▶ Problem requirements
Could you report every line of the listing below that holds the word "element"?

▶ Supplied entries
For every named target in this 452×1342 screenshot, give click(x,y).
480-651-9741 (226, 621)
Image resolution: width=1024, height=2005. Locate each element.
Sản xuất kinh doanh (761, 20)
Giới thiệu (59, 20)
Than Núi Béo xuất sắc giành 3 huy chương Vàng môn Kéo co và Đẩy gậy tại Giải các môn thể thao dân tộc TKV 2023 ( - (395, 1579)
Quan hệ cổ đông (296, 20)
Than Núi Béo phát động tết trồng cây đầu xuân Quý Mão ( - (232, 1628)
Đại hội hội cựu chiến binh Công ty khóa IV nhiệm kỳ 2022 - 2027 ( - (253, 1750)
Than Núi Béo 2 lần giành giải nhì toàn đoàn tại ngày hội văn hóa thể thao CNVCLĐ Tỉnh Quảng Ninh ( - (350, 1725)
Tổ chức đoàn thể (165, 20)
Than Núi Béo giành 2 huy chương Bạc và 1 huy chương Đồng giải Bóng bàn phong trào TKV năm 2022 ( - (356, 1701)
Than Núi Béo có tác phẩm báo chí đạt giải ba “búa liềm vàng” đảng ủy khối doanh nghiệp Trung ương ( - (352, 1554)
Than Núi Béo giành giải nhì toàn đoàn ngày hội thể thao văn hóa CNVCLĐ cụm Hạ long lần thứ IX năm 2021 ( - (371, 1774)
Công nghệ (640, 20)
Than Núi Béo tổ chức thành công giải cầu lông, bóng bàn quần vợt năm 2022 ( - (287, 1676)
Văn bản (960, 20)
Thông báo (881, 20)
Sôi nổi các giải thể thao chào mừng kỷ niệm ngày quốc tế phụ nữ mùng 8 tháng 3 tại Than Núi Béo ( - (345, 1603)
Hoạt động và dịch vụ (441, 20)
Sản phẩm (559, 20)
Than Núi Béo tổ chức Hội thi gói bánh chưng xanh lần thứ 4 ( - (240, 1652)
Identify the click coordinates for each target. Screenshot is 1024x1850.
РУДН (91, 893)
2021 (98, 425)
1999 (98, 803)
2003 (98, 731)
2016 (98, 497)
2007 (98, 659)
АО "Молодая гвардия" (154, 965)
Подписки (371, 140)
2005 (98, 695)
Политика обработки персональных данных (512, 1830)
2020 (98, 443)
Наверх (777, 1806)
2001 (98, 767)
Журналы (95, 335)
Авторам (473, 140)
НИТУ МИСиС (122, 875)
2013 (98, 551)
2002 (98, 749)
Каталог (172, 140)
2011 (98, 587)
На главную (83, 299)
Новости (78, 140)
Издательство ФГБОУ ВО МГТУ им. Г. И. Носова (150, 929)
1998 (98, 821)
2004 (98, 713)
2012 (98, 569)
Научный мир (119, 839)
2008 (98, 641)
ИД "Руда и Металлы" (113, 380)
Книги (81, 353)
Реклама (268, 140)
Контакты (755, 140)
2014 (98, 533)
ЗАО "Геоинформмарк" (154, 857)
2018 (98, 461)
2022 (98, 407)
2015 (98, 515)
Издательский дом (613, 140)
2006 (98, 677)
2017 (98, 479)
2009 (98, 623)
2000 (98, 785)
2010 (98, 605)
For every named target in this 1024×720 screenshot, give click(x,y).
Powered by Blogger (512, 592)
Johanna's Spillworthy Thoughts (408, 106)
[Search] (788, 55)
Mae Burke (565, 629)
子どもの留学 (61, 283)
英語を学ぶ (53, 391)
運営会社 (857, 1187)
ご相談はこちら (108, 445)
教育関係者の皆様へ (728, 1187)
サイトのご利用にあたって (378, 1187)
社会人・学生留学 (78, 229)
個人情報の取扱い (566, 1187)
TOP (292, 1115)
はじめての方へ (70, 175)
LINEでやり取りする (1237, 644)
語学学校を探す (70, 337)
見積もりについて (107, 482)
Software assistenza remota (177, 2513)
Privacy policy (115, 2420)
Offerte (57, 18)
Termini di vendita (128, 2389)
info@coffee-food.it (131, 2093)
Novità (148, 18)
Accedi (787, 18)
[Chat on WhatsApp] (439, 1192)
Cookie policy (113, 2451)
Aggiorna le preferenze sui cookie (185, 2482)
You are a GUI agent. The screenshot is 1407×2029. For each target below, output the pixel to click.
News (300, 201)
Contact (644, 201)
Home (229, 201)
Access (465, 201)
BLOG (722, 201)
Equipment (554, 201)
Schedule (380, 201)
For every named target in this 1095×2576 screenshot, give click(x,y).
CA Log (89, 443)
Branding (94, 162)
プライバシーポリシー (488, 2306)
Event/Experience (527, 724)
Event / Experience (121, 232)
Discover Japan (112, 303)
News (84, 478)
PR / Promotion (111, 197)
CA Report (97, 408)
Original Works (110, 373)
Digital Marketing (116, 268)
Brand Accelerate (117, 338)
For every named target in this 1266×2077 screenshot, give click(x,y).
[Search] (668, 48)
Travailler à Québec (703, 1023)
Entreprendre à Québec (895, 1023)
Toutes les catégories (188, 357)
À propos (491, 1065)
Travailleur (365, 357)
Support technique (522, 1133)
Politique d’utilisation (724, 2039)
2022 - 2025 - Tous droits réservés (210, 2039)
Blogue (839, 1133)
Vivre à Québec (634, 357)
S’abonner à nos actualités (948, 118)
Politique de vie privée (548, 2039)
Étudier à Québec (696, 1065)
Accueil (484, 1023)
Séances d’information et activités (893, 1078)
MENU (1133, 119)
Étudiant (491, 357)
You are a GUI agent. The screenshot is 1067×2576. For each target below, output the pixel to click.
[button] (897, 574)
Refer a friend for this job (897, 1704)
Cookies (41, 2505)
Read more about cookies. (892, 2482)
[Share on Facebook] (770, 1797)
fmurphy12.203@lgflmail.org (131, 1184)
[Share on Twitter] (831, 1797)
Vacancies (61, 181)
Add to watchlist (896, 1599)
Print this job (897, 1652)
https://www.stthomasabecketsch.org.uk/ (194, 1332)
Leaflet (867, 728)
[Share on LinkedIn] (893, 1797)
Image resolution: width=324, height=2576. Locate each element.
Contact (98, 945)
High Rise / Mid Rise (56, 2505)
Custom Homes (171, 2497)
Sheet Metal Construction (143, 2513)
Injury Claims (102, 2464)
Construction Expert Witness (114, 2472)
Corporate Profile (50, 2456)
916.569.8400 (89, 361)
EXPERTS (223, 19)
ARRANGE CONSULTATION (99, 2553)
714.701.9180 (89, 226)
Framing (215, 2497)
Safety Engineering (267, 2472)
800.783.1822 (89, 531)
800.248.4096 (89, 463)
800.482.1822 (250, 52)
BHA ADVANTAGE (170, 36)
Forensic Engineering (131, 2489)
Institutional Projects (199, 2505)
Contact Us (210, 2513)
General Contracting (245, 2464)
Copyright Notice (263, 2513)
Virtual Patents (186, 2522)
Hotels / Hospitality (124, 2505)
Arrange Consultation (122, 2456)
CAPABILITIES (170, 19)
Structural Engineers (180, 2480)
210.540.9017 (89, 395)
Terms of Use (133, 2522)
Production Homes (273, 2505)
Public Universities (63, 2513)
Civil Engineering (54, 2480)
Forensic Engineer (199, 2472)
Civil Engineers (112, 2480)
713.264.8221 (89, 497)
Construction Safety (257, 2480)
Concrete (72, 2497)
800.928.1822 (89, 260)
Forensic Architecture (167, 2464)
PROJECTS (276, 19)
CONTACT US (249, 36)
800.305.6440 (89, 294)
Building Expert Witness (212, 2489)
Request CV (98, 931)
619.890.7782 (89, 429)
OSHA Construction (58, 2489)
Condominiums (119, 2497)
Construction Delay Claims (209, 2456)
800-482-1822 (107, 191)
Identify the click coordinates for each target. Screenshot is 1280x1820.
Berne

▶ Exercise result
Image resolution: width=1024, height=2005. Locate each element.
Image resolution: width=324, height=2576. Locate each element.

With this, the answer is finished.